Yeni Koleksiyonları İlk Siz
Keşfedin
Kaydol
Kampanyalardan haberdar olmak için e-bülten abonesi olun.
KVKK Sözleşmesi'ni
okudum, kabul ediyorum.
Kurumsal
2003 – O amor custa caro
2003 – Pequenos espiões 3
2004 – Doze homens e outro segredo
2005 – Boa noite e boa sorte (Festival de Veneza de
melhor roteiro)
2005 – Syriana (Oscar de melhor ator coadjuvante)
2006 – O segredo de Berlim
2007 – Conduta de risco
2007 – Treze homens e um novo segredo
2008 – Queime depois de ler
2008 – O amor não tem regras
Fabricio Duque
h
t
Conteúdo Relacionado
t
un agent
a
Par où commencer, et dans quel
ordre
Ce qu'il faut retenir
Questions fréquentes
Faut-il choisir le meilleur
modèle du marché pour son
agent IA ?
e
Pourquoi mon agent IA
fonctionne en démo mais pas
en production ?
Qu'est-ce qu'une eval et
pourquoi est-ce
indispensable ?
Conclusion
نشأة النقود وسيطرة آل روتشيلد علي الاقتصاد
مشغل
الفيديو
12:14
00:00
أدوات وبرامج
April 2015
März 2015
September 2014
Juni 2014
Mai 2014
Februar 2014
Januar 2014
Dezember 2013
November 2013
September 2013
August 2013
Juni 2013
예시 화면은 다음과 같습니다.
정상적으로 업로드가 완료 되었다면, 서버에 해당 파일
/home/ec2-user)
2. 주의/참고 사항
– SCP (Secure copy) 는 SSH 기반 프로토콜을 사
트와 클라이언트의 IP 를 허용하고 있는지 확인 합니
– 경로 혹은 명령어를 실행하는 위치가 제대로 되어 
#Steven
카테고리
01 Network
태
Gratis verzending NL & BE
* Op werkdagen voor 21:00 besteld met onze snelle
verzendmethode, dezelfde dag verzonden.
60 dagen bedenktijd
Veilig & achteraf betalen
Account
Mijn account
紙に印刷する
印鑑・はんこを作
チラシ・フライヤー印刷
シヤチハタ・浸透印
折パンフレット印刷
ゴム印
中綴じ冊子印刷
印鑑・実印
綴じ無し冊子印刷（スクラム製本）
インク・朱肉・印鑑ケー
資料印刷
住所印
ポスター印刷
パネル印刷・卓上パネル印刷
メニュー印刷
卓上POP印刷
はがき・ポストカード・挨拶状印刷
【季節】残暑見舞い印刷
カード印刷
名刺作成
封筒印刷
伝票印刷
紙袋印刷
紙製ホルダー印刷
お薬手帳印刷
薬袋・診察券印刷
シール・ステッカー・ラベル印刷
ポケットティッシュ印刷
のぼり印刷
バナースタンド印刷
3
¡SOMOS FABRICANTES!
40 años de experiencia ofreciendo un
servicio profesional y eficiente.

------------------------

An exact copy of every entry above is required.

Yeni Koleksiyonları İlk Siz
Keşfedin
Kaydol
Kampanyalardan haberdar olmak için e-bülten abonesi olun.
KVKK Sözleşmesi'ni
okudum, kabul ediyorum.
Kurumsal
2003 – O amor custa caro
2003 – Pequenos espiões 3
2004 – Doze homens e outro segredo
2005 – Boa noite e boa sorte (Festival de Veneza de
melhor roteiro)
2005 – Syriana (Oscar de melhor ator coadjuvante)
2006 – O segredo de Berlim
2007 – Conduta de risco
2007 – Treze homens e um novo segredo
2008 – Queime depois de ler
2008 – O amor não tem regras
Fabricio Duque
h
t
Conteúdo Relacionado
t
un agent
a
Par où commencer, et dans quel
ordre
Ce qu'il faut retenir
Questions fréquentes
Faut-il choisir le meilleur
modèle du marché pour son
agent IA ?
e
Pourquoi mon agent IA
fonctionne en démo mais pas
en production ?
Qu'est-ce qu'une eval et
pourquoi est-ce
indispensable ?
Conclusion
نشأة النقود وسيطرة آل روتشيلد علي الاقتصاد
مشغل
الفيديو
12:14
00:00
أدوات وبرامج
April 2015
März 2015
September 2014
Juni 2014
Mai 2014
Februar 2014
Januar 2014
Dezember 2013
November 2013
September 2013
August 2013
Juni 2013
예시 화면은 다음과 같습니다.
정상적으로 업로드가 완료 되었다면, 서버에 해당 파일
/home/ec2-user)
2. 주의/참고 사항
– SCP (Secure copy) 는 SSH 기반 프로토콜을 사
트와 클라이언트의 IP 를 허용하고 있는지 확인 합니
– 경로 혹은 명령어를 실행하는 위치가 제대로 되어 
#Steven
카테고리
01 Network
태
Gratis verzending NL & BE
* Op werkdagen voor 21:00 besteld met onze snelle
verzendmethode, dezelfde dag verzonden.
60 dagen bedenktijd
Veilig & achteraf betalen
Account
Mijn account
紙に印刷する
印鑑・はんこを作
チラシ・フライヤー印刷
シヤチハタ・浸透印
折パンフレット印刷
ゴム印
中綴じ冊子印刷
印鑑・実印
綴じ無し冊子印刷（スクラム製本）
インク・朱肉・印鑑ケー
資料印刷
住所印
ポスター印刷
パネル印刷・卓上パネル印刷
メニュー印刷
卓上POP印刷
はがき・ポストカード・挨拶状印刷
【季節】残暑見舞い印刷
カード印刷
名刺作成
封筒印刷
伝票印刷
紙袋印刷
紙製ホルダー印刷
お薬手帳印刷
薬袋・診察券印刷
シール・ステッカー・ラベル印刷
ポケットティッシュ印刷
のぼり印刷
バナースタンド印刷
3
¡SOMOS FABRICANTES!
40 años de experiencia ofreciendo un
servicio profesional y eficiente.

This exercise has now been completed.